At the end of the list of “Writings of James Cahill” is a new entry, a pdf of the original libretto (1949) of the chamber-opera “A Day At Creed’s” or (the title I didn’t like but have had to accept) “Creedo in Unum Bookstore.” (See R&R 57 about this.) The disk with a recording of this is still in principle available; contact me if you really want it.

I will also be putting on my website, as time permits, several essays-with-images, and will announce them in future blogs. I will conclude this one with a puzzle:

Here is a rhyme-puzzle I made up long ago, which few people have solved. (One of my former students, Mary Ann Rogers, determined to get it, spent two days was it? and did.) It's simple: What rhymes with ice-water? (Three-syllable rhyme, please--otter and potter won't do.) Send answers through the “Contact” form.

All for now, James Cahill

Saturday, February 7, 2009

2/5/09

2/5/09.

The big news in this blog is that there is not only a new item that will appear under Directory when you go to "Writings of J.C.," on my website, it is that this item is for the first time illustrated. The new item is "Chang Ta-ch'ien Forgeries," and when you click on it, two sub-items appear below: the second (should be first, but no matter) is titled the same, and is a long text, mostly a list with notes of nearly fifty "old" paintings that I suspect of being forgeries really painted by Chang. (I stress in the introductory paragraph there, and will stress again here, that I don't claim to be right on all of them: some genuinely old paintings, wrongly suspected, may well be on that list.) The really new part, however, is that when you click on "images" just above that, and then on the same word (underlined) when it appears at right, you will download an image file with images from slides—a drawer of them that I've been accumulating for years—made from most, nearly all, of the suspected paintings, numbered as on the list. PLEASE UNDERSTAND (once more) that I am in no sense "publishing" these; they can only be looked at, like slides; this is in effect a kind of online slideshow, offered for the use of anybody interested in pursuing this big problem of Chang's forgeries, and interested in reading and seeing the candidates offered by one specialist who has been working on them for more than six decades. I don't try to include Chang's forgeries of Shitao and Bada Shanren, or of other Ming- Qing artists with a few exceptions; mostly these are his attempts at Song and pre-Song styles. Some who read this list and my comments will be outraged to find favorite and trusted works there; to them I can only say, again: this is a list of what seem to me strong candidates, not proven offenders. (That won't reduce the outrage much, as I know already from what is, I believe, one angry reaction.) So, read, look, enjoy, send me responses if you want to via the "Contact" pull-down on the website. (A safe suggestion, since emails can't contain explosives or anthrax germs.)

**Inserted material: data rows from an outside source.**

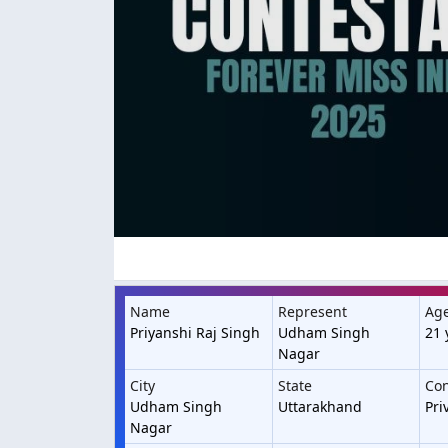
Name
Represent
Ag
Priyanshi Raj Singh
Udham Singh
21 
Nagar
City
State
Con
Udham Singh
Uttarakhand
Pri
Nagar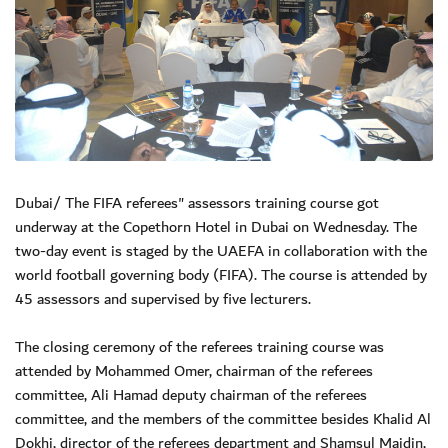
Dubai/ The FIFA referees" assessors training course got
underway at the Copethorn Hotel in Dubai on Wednesday. The
two-day event is staged by the UAEFA in collaboration with the
world football governing body (FIFA). The course is attended by
45 assessors and supervised by five lecturers.
The closing ceremony of the referees training course was
attended by Mohammed Omer, chairman of the referees
committee, Ali Hamad deputy chairman of the referees
committee, and the members of the committee besides Khalid Al
Dokhi, director of the referees department and Shamsul Maidin,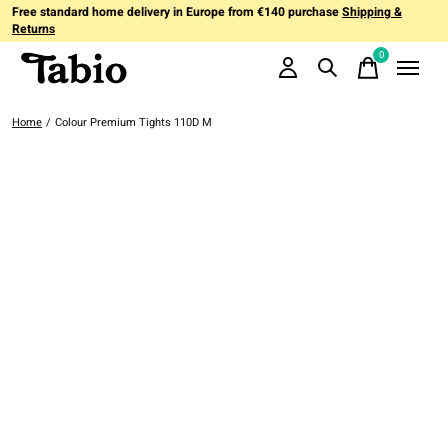
Free standard home delivery in Europe from €140 purchase
Shipping &
Returns
0
items
Home
/
Colour Premium Tights 110D M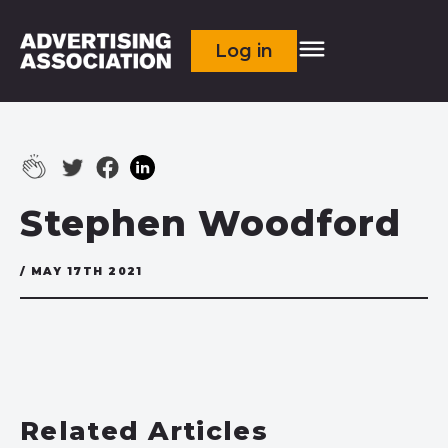
Log in
Stephen Woodford
/ MAY 17TH 2021
Related Articles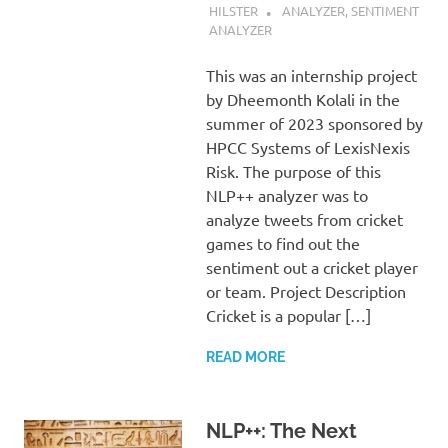
HILSTER
ANALYZER
,
SENTIMENT
ANALYZER
This was an internship project
by Dheemonth Kolali in the
summer of 2023 sponsored by
HPCC Systems of LexisNexis
Risk. The purpose of this
NLP++ analyzer was to
analyze tweets from cricket
games to find out the
sentiment out a cricket player
or team. Project Description
Cricket is a popular […]
READ MORE
NLP++: The Next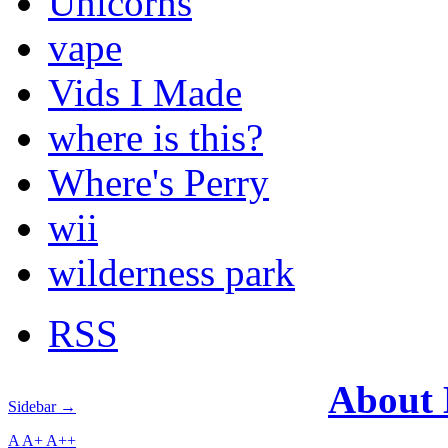
Unicorns
vape
Vids I Made
where is this?
Where's Perry
wii
wilderness park
RSS
About
Sidebar →
A
A+
A++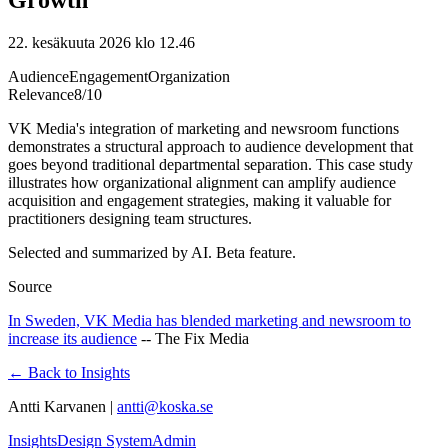
22. kesäkuuta 2026 klo 12.46
Audience
Engagement
Organization
Relevance
8
/10
VK Media's integration of marketing and newsroom functions
demonstrates a structural approach to audience development that
goes beyond traditional departmental separation. This case study
illustrates how organizational alignment can amplify audience
acquisition and engagement strategies, making it valuable for
practitioners designing team structures.
Selected and summarized by AI. Beta feature.
Source
In Sweden, VK Media has blended marketing and newsroom to
increase its audience
--
The Fix Media
← Back to Insights
Antti Karvanen |
antti@koska.se
Insights
Design System
Admin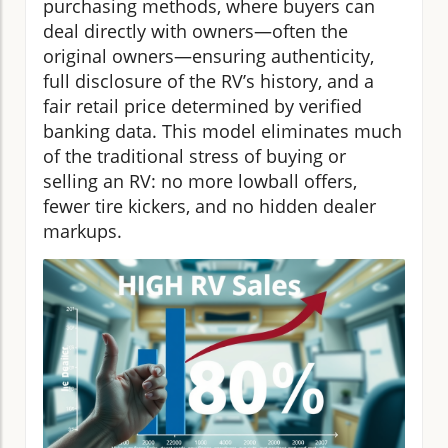
purchasing methods, where buyers can
deal directly with owners—often the
original owners—ensuring authenticity,
full disclosure of the RV’s history, and a
fair retail price determined by verified
banking data. This model eliminates much
of the traditional stress of buying or
selling an RV: no more lowball offers,
fewer tire kickers, and no hidden dealer
markups.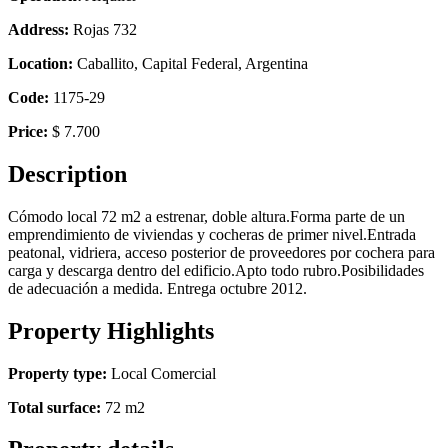
Address:
Rojas 732
Location:
Caballito, Capital Federal, Argentina
Code:
1175-29
Price:
$ 7.700
Description
Cómodo local 72 m2 a estrenar, doble altura.Forma parte de un
emprendimiento de viviendas y cocheras de primer nivel.Entrada
peatonal, vidriera, acceso posterior de proveedores por cochera para
carga y descarga dentro del edificio.Apto todo rubro.Posibilidades
de adecuación a medida. Entrega octubre 2012.
Property Highlights
Property type:
Local Comercial
Total surface:
72 m2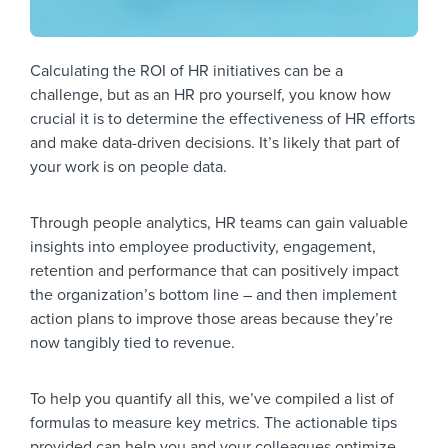
Calculating the ROI of HR initiatives can be a
challenge, but as an HR pro yourself, you know how
crucial it is to determine the effectiveness of HR efforts
and make data-driven decisions. It’s likely that part of
your work is on people data.
Through people analytics, HR teams can gain valuable
insights into employee productivity, engagement,
retention and performance that can positively impact
the organization’s bottom line – and then implement
action plans to improve those areas because they’re
now tangibly tied to revenue.
To help you quantify all this, we’ve compiled a list of
formulas to measure key metrics. The actionable tips
provided can help you and your colleagues optimize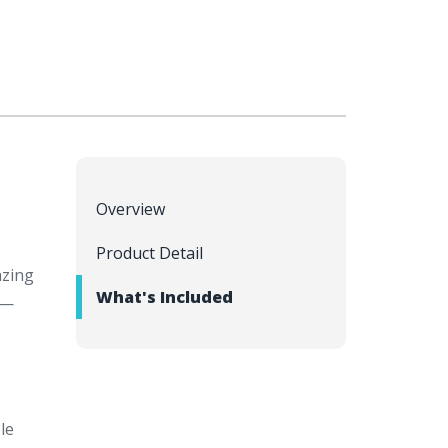
Overview
Product Detail
azing
What's Included
e—
le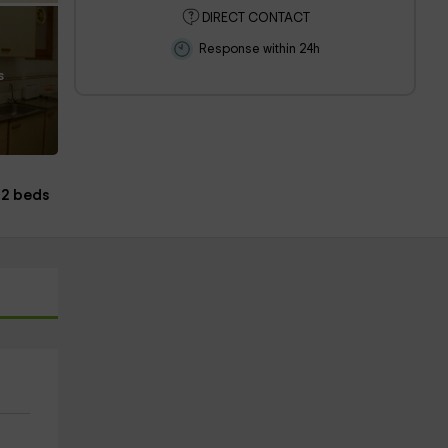
DIRECT CONTACT
Response within 24h
s
2 beds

Note: when this double item, Chang Ta-ch'ien Forgeries and Images, was first posted, an incomplete version of Images was put on, missing quite a few of the slides/images. AFter we discovered this, it was replaced, only a few days ago, with the complete version. So: if you downloaded the "Images" file from the Chang Ta-ch'ien Forgeries during the first few days it was up, trash it and download the new one. How can you tell? If you reach no. 5, the "Sun Wei" scroll, and have only a single detail of two seated figures (from the first half of the scroll) it's the old version; discard and get the new one, which for no. 5 has that detail plus two slides/images of the two halves of the scroll. Or: no. 23, the "Wu Wei" scroll in Shanghai, has only two images in the incomplete version, seven in the complete version.

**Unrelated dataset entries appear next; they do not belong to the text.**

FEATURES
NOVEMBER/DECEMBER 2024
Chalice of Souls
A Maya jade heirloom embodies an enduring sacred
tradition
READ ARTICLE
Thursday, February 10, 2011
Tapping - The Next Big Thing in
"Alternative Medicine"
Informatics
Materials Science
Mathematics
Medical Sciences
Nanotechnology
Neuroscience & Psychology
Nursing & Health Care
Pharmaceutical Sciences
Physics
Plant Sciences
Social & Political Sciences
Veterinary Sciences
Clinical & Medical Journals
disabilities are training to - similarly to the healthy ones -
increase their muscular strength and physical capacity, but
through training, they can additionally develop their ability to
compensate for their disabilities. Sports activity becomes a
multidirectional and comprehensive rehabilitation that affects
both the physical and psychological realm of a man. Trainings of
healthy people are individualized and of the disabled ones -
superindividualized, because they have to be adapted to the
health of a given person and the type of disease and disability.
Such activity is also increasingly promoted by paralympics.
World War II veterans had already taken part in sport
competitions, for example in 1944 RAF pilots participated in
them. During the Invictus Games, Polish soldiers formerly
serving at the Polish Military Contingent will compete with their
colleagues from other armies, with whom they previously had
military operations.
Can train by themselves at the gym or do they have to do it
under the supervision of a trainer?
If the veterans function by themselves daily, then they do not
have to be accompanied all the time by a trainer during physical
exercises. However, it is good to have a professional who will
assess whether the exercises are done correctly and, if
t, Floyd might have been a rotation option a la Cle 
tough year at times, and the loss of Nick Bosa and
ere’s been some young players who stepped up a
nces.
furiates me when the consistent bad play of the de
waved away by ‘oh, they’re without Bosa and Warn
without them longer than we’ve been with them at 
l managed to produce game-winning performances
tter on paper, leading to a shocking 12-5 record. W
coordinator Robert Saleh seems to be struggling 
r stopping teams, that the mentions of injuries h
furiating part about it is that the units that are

Also newly posted are three new items in the "Responses and Reminiscences" series. No. 61 is on word usage, descriptive and prescriptive, with some examples of "wrong" usages that I marked in the margin back when I was reading term papers etc. Added to it later is a note on what I mean by "wrong"—it's not breaking-the-rules. No. 62 is on "A Collector I Did Like" (in contrast to two I didn't, the subjects of no. 59): Richard Hobart. And no. 63, just finished a few days ago, is a long, rambling, and I hope entertaining account of "Useless Projects and Elaborate Pranks" that I engaged in during my early years, a set of reminiscences occasioned by a response to one of them, the "Creed's Bookstore" chamber opera, and ending with several attempts to answer the question: Why did they [I and my collaborators] do them? The last of these attempts, and the one that goes deepest into the question, is a long Addendum that still rings true when I reread it.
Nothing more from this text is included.